Dr. Jessiman is an adjunct faculty member in the Department of Psychology, in the College of Arts.

Her teaching interests include early childhood development, adolescent psychology, adulthood and aging.

Dr. Jessiman's research focus is how typical and pathological aging affects language and memory. For her PhD she examined how Alzheimer's disease (AD) and Parkinson's disease (PD) affect language that relies on more conscious control. Specifically she focused on what parts of the brain are affected by typical and pathological aging and thus what subsequent linguistic and cognitive functions are affected by these age-related neurological changes. As a post-doctoral research fellow, Dr. Jessiman continued her research into the effects of PD on language and communications and examined how typical aging and PD affects everyday communicative tasks such as holding conversations.

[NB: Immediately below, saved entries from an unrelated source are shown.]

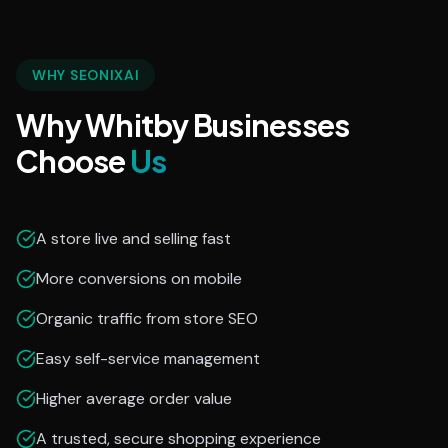
WHY SEONIXAI
Why Whitby Businesses
Choose
Us
A store live and selling fast
More conversions on mobile
Organic traffic from store SEO
Easy self-service management
Higher average order value
A trusted, secure shopping experience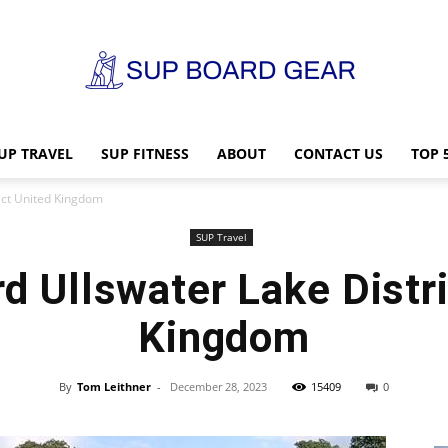
UP TRAVEL
SUP FITNESS
ABOUT
CONTACT US
TOP 
SUP
ict United Kingdom
SUP Travel
d Ullswater Lake Distri
Board
Kingdom
By
Tom Leithner
-
December 28, 2023
15409
0
Gear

Dr. Jessiman completed a study with Dr. Shelley Canning, Associate Professor in Nursing at UFV, looking at how secondary education influences ageist opinions and beliefs. She is also looking at how agism affects the use of elderspeak. In addition, Dr. Jessiman is looking at misconceptions of elder mistreatment/abuse and the effects of loneliness and social isolation in older adults. The principal focus in all of her research is improving the quality of life of the older adult and dispelling the myths that only seek to exacerbate the negative stereotypes of old age. Dr. Jessiman's honours student is currently working on a study measuring implicit agism in older and younger adults and examining how self-agism can impact cognitive performance in older adults. 

Research Interests

Dr. Jessiman's research interests include development, adulthood and aging, as well as Parkinson's Disease.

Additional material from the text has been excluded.